# [Material supplied]

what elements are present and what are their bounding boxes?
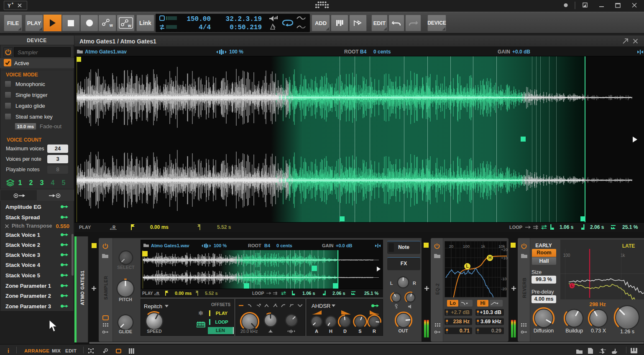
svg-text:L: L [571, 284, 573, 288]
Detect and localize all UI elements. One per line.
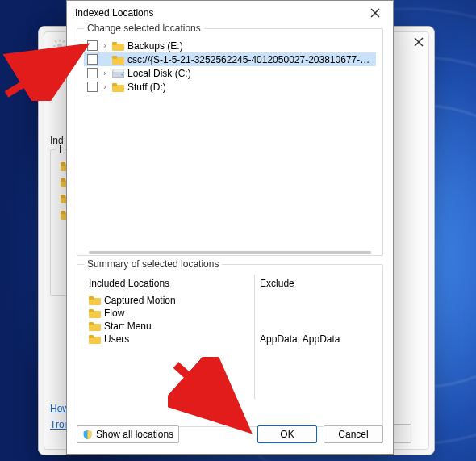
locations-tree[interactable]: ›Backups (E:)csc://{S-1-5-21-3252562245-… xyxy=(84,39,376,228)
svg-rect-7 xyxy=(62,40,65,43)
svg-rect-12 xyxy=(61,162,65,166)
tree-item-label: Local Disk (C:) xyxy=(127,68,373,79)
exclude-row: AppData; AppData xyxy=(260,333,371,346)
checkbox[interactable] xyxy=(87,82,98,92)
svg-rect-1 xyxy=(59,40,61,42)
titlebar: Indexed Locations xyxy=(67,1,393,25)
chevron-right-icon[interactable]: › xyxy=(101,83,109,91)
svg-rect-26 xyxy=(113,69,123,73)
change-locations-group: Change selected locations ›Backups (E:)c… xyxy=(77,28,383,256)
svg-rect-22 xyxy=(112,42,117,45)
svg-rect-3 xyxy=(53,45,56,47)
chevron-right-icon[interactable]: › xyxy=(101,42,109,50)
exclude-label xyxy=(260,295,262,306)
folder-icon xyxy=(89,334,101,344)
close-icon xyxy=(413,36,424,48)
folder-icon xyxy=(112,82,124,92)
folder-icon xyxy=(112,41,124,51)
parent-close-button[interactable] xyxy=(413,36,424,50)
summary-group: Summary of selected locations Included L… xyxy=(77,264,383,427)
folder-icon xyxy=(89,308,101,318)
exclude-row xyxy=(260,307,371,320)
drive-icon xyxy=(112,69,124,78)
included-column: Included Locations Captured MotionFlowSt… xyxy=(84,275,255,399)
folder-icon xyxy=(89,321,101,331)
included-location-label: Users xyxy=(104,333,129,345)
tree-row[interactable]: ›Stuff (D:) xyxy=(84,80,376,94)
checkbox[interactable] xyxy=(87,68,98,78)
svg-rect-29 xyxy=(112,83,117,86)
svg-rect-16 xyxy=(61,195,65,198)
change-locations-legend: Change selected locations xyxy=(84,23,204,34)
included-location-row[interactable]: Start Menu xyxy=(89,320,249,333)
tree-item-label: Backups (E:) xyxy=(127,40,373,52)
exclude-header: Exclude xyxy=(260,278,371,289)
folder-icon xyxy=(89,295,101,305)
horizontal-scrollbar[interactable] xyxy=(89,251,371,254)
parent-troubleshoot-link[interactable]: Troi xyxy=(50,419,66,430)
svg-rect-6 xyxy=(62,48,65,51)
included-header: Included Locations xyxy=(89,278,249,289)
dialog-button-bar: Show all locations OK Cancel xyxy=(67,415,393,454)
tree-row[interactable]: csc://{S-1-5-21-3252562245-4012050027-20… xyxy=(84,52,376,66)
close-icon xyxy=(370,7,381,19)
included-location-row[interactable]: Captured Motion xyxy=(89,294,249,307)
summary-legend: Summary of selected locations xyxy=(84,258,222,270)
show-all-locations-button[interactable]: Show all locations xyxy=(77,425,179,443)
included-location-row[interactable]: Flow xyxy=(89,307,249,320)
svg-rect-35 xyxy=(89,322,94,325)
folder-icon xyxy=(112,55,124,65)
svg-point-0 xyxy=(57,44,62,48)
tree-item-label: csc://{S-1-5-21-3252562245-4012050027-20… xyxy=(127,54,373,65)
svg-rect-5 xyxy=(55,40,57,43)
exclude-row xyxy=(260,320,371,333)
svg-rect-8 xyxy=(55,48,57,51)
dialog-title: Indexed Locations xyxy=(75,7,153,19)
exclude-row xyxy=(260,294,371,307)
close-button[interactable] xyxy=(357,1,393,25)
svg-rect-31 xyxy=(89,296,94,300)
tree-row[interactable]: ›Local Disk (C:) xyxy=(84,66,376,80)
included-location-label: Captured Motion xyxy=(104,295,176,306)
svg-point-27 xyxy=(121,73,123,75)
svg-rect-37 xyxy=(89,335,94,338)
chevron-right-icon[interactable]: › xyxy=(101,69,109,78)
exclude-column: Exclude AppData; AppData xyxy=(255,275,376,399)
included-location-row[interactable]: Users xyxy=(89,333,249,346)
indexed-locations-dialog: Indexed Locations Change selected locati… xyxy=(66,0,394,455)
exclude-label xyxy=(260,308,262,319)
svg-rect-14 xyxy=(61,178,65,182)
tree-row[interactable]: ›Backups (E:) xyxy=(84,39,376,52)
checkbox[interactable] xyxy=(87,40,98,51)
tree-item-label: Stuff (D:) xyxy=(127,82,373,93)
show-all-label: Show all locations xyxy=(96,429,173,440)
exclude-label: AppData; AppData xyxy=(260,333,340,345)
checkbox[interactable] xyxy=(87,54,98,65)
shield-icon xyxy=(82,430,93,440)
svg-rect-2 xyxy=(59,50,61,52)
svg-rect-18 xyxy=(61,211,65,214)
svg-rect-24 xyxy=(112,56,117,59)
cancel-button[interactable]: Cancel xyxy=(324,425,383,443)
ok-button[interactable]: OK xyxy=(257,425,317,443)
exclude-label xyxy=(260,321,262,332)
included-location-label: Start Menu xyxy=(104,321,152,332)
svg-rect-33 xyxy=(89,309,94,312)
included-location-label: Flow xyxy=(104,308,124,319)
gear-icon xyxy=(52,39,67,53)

# [Problem requirements]
Please repeat all of the data exactly as it stands, leaving the pictures out.

# [Result of the task]
what elements are present and what are their bounding boxes?
svg-text:L: L [571, 284, 573, 288]
Detect and localize all UI elements. One per line.
locations-tree[interactable]: ›Backups (E:)csc://{S-1-5-21-3252562245-… xyxy=(84,39,376,228)
svg-rect-7 xyxy=(62,40,65,43)
svg-rect-12 xyxy=(61,162,65,166)
tree-item-label: Local Disk (C:) xyxy=(127,68,373,79)
exclude-row: AppData; AppData xyxy=(260,333,371,346)
checkbox[interactable] xyxy=(87,82,98,92)
svg-rect-1 xyxy=(59,40,61,42)
titlebar: Indexed Locations xyxy=(67,1,393,25)
chevron-right-icon[interactable]: › xyxy=(101,83,109,91)
svg-rect-26 xyxy=(113,69,123,73)
change-locations-group: Change selected locations ›Backups (E:)c… xyxy=(77,28,383,256)
svg-rect-22 xyxy=(112,42,117,45)
svg-rect-3 xyxy=(53,45,56,47)
chevron-right-icon[interactable]: › xyxy=(101,42,109,50)
exclude-label xyxy=(260,295,262,306)
folder-icon xyxy=(89,334,101,344)
close-icon xyxy=(413,36,424,48)
folder-icon xyxy=(112,82,124,92)
folder-icon xyxy=(112,41,124,51)
parent-close-button[interactable] xyxy=(413,36,424,50)
summary-group: Summary of selected locations Included L… xyxy=(77,264,383,427)
folder-icon xyxy=(89,308,101,318)
exclude-row xyxy=(260,307,371,320)
drive-icon xyxy=(112,69,124,78)
included-column: Included Locations Captured MotionFlowSt… xyxy=(84,275,255,399)
folder-icon xyxy=(89,321,101,331)
included-location-label: Users xyxy=(104,333,129,345)
tree-row[interactable]: ›Stuff (D:) xyxy=(84,80,376,94)
checkbox[interactable] xyxy=(87,68,98,78)
svg-rect-29 xyxy=(112,83,117,86)
svg-rect-16 xyxy=(61,195,65,198)
change-locations-legend: Change selected locations xyxy=(84,23,204,34)
included-location-row[interactable]: Start Menu xyxy=(89,320,249,333)
tree-item-label: Backups (E:) xyxy=(127,40,373,52)
exclude-header: Exclude xyxy=(260,278,371,289)
folder-icon xyxy=(89,295,101,305)
horizontal-scrollbar[interactable] xyxy=(89,251,371,254)
parent-troubleshoot-link[interactable]: Troi xyxy=(50,419,66,430)
svg-rect-6 xyxy=(62,48,65,51)
included-header: Included Locations xyxy=(89,278,249,289)
dialog-button-bar: Show all locations OK Cancel xyxy=(67,415,393,454)
tree-row[interactable]: csc://{S-1-5-21-3252562245-4012050027-20… xyxy=(84,52,376,66)
close-icon xyxy=(370,7,381,19)
included-location-row[interactable]: Captured Motion xyxy=(89,294,249,307)
summary-legend: Summary of selected locations xyxy=(84,258,222,270)
show-all-locations-button[interactable]: Show all locations xyxy=(77,425,179,443)
included-location-row[interactable]: Flow xyxy=(89,307,249,320)
svg-rect-35 xyxy=(89,322,94,325)
folder-icon xyxy=(112,55,124,65)
svg-point-0 xyxy=(57,44,62,48)
tree-item-label: csc://{S-1-5-21-3252562245-4012050027-20… xyxy=(127,54,373,65)
svg-rect-5 xyxy=(55,40,57,43)
exclude-row xyxy=(260,320,371,333)
svg-rect-8 xyxy=(55,48,57,51)
dialog-title: Indexed Locations xyxy=(75,7,153,19)
exclude-row xyxy=(260,294,371,307)
close-button[interactable] xyxy=(357,1,393,25)
svg-rect-31 xyxy=(89,296,94,300)
tree-row[interactable]: ›Local Disk (C:) xyxy=(84,66,376,80)
included-location-label: Captured Motion xyxy=(104,295,176,306)
svg-point-27 xyxy=(121,73,123,75)
svg-rect-37 xyxy=(89,335,94,338)
chevron-right-icon[interactable]: › xyxy=(101,69,109,78)
exclude-column: Exclude AppData; AppData xyxy=(255,275,376,399)
included-location-row[interactable]: Users xyxy=(89,333,249,346)
indexed-locations-dialog: Indexed Locations Change selected locati… xyxy=(66,0,394,455)
exclude-label xyxy=(260,308,262,319)
svg-rect-14 xyxy=(61,178,65,182)
tree-row[interactable]: ›Backups (E:) xyxy=(84,39,376,52)
checkbox[interactable] xyxy=(87,40,98,51)
tree-item-label: Stuff (D:) xyxy=(127,82,373,93)
show-all-label: Show all locations xyxy=(96,429,173,440)
exclude-label: AppData; AppData xyxy=(260,333,340,345)
checkbox[interactable] xyxy=(87,54,98,65)
shield-icon xyxy=(82,430,93,440)
svg-rect-2 xyxy=(59,50,61,52)
svg-rect-18 xyxy=(61,211,65,214)
svg-rect-24 xyxy=(112,56,117,59)
cancel-button[interactable]: Cancel xyxy=(324,425,383,443)
ok-button[interactable]: OK xyxy=(257,425,317,443)
exclude-label xyxy=(260,321,262,332)
included-location-label: Start Menu xyxy=(104,321,152,332)
svg-rect-33 xyxy=(89,309,94,312)
included-location-label: Flow xyxy=(104,308,124,319)
gear-icon xyxy=(52,39,67,53)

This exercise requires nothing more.